I have an ott that's just a banded u bolt with extra latex wrapped around the end to prevent chafing and to provide a wider surface to tie the bands off to
















Sent from my SM-S920L using Tapatalk


----------



## Alfred E.M. (Jul 5, 2014)

*That's resourceful. Looks like you too have big paws. *


----------



## Abenso (Apr 28, 2017)

Alfred E. Monkeynipples said:


> *That's resourceful. Looks like you too have big paws. *


Lol thanks! It's from the early days. Yeah I got big greasy mechanic hands lol. Upside of being a mechanic and a slingshooter: free ammo and no lack of arm strength lol

Sent from my SM-S920L using Tapatalk


----------



## Royleonard (Jun 30, 2017)

Excellent thinking and solution!


----------



## Ibojoe (Mar 13, 2016)

That's a good idea.
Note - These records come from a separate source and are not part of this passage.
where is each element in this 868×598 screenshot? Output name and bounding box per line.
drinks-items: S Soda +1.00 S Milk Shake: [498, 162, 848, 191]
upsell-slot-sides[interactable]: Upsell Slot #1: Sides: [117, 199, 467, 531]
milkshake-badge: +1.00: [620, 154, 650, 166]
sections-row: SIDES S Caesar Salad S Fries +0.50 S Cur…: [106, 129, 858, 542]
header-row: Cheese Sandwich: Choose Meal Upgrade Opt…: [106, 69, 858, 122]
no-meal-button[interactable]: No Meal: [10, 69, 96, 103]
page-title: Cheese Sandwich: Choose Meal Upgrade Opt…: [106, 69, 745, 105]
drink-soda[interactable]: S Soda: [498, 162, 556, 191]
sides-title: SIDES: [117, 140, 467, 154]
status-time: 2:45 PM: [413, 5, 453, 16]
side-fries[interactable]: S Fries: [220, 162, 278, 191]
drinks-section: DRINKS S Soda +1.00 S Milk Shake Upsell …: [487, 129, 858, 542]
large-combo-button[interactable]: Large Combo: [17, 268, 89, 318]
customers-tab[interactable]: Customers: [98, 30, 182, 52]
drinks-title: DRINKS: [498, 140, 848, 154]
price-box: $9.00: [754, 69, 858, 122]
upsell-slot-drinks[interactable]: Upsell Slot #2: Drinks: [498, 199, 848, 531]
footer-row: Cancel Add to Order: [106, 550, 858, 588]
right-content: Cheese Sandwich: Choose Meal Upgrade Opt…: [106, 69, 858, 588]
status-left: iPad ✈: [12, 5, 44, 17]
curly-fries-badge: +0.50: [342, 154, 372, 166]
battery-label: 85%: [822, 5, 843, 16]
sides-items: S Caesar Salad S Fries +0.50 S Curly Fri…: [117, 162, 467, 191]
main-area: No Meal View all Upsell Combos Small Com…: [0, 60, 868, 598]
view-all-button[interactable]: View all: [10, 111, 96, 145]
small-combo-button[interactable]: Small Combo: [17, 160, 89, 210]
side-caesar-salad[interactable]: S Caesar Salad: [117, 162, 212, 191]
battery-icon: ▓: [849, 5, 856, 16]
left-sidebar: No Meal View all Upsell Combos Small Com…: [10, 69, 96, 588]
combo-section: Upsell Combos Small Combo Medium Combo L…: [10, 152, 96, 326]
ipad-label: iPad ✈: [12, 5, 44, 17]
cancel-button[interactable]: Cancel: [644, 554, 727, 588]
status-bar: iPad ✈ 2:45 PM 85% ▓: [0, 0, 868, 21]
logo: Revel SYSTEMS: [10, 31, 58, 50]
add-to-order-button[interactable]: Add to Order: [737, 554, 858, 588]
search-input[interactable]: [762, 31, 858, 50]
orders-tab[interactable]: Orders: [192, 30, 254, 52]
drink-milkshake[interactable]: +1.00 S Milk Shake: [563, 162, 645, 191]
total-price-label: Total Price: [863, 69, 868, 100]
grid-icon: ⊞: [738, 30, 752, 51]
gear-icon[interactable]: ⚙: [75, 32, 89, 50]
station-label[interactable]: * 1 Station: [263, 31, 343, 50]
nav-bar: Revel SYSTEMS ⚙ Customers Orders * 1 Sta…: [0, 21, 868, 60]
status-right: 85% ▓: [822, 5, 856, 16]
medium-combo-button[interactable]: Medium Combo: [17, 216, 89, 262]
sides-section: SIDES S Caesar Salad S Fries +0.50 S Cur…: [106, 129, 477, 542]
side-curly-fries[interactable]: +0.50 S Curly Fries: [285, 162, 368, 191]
Im especially fond of the term "Liquid Bullet" sounds like a fast band set!!


----------



## Hulla Baloo (Nov 25, 2017)

Yes, that looks as if it will fit deep, deep into the crease. I take it Pinky and Ring fit comfortably between the cap nuts?


----------



## Alfred E.M. (Jul 5, 2014)

Ibojoe said:


> That's a good idea. Im especially fond of the term "Liquid Bullet" sounds like a fast band set!!


*Dankung sells those ready made band sets and I assume they're Precise red 0.70mm - similar to .030 latex. Yes, fast.*


----------



## Alfred E.M. (Jul 5, 2014)

Mr. Nice said:


> Yes, that looks as if it will fit deep, deep into the crease. I take it Pinky and Ring fit comfortably between the cap nuts?


*In my hand, the middle finger rests above the top acorn nut, ring fing nestles between the two, and Mr. Pinky lays on top of the lower acorn. They're comfortable, acceptable positions to lock in this small frame, but I'm working on something in micarta that will use a 5/16 U-bolt - thicker diameter and a wider gap so both ring and pinky will fit between the legs. *


----------



## Hulla Baloo (Nov 25, 2017)

I see what you mean now. I've been improvising the concept here. Creating that gap feeds a whole lot more strength to the fingers...

New thing learned. Thank you-


----------



## Tremoside (Jul 17, 2013)

The power of the added axis! Great hack and I dig the Rat Rod comparison as well. Thinking outside the box is always fun! Thanks for sharing :wave:


----------



## mostho (Mar 28, 2017)

YOu make some ot the best mods I've seen. Love also this Axiomized Axiom


----------